As with other second line functions and with the third line, WFH compliance departments have had to adapt and modify their methodologies for monitoring and testing. While for most compliance departments the focus has been on managing the immediate, short-term shock of the crisis caused by COVID-19, much remains to be seen about the mid-to-long term effects. History has taught financial institutions that crises often lead to a wave of regulatory mandates in the future – along with the remediation efforts and costs required to manage these – and that practices developed to deal with crisis situations can actually lead to operating model improvements.

In our experience with our clients over the past couple months, we have seen three common themes emerge as firms have responded to the compliance monitoring challenge. While the first appears to be an interim, tactical change, the last two point to an acceleration of many executives’ strategic plans for a more a dynamic assurance model.

  1. Repositioning staff. Following government actions to protect consumers and markets, many firms have had to respond quickly to huge demand from their consumer and business customer bases seeking to take advantage of the benefits put into place.
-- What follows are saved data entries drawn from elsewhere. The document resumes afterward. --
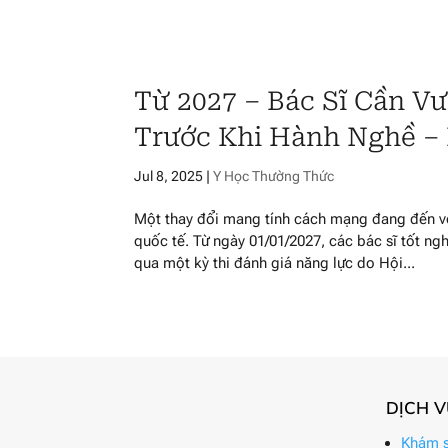
Từ 2027 – Bác Sĩ Cần V
Trước Khi Hành Nghề –
Jul 8, 2025
|
Y Học Thường Thức
Một thay đổi mang tính cách mạng đang đến vớ
quốc tế. Từ ngày 01/01/2027, các bác sĩ tốt n
qua một kỳ thi đánh giá năng lực do Hội...
DỊCH 
Khám s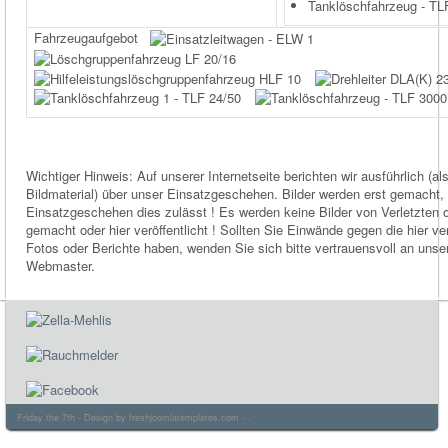
Tanklöschfahrzeug - TL
Fahrzeugaufgebot
Wichtiger Hinweis: Auf unserer Internetseite berichten wir ausführlich (al
Bildmaterial) über unser Einsatzgeschehen. Bilder werden erst gemacht
Einsatzgeschehen dies zulässt ! Es werden keine Bilder von Verletzten 
gemacht oder hier veröffentlicht ! Sollten Sie Einwände gegen die hier ver
Fotos oder Berichte haben, wenden Sie sich bitte vertrauensvoll an unse
Webmaster.
Friday the 7th - Design by
freshjoomlatemplates.com
- .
This has also led to a large volume increase in customer contact and service requests. In response, some first line personnel have been temporarily seconded to customer service roles and even second- and third-line personnel have been redirected to assist. This short-term solution has both risks and a potential benefit. Risk arises from asking people with limited training and experience to step into roles with which they are unfamiliar, heightening the chances of error, and from withdrawing second and third line personnel from their assurance activities, at a time when they are already challenged to deliver these activities effectively.
  2. Enhancing active assurance techniques to provide an immediate feedback loop. To support their organisations with rapidly evolving demands, assurance functions have changed their ways of working to operate in more responsive ways. This has included greater involvement in emerging topics and issues, including the areas of increased risk noted above, flexibility to ensure that reviews do no inhibit first-line performance, and increased use of data and analytics. Some clients are delaying “deep dive” reviews until later in the year to prioritise emerging risks. We’ve seen active assurance applied most towards data-focused reviews of key risk indicators in the financial crime space, operational resilience, and in response to government actions such as new government loans and guarantee schemes, furloughs and payment holidays. 
  3. Increasing use of technologies to support active assurance. Across the majority of our client base, becoming a more digital organisation across the first, second and third lines was a top priority for most executives prior to the COVID crisis. The consequences of the pandemic have accelerated this trend.

In all likelihood, many of the changes to ways of working that have been introduced to respond to the current environment are here to stay, and the assurance functions that respond most innovatively to ways of working during the pandemic are likely best poised for future success.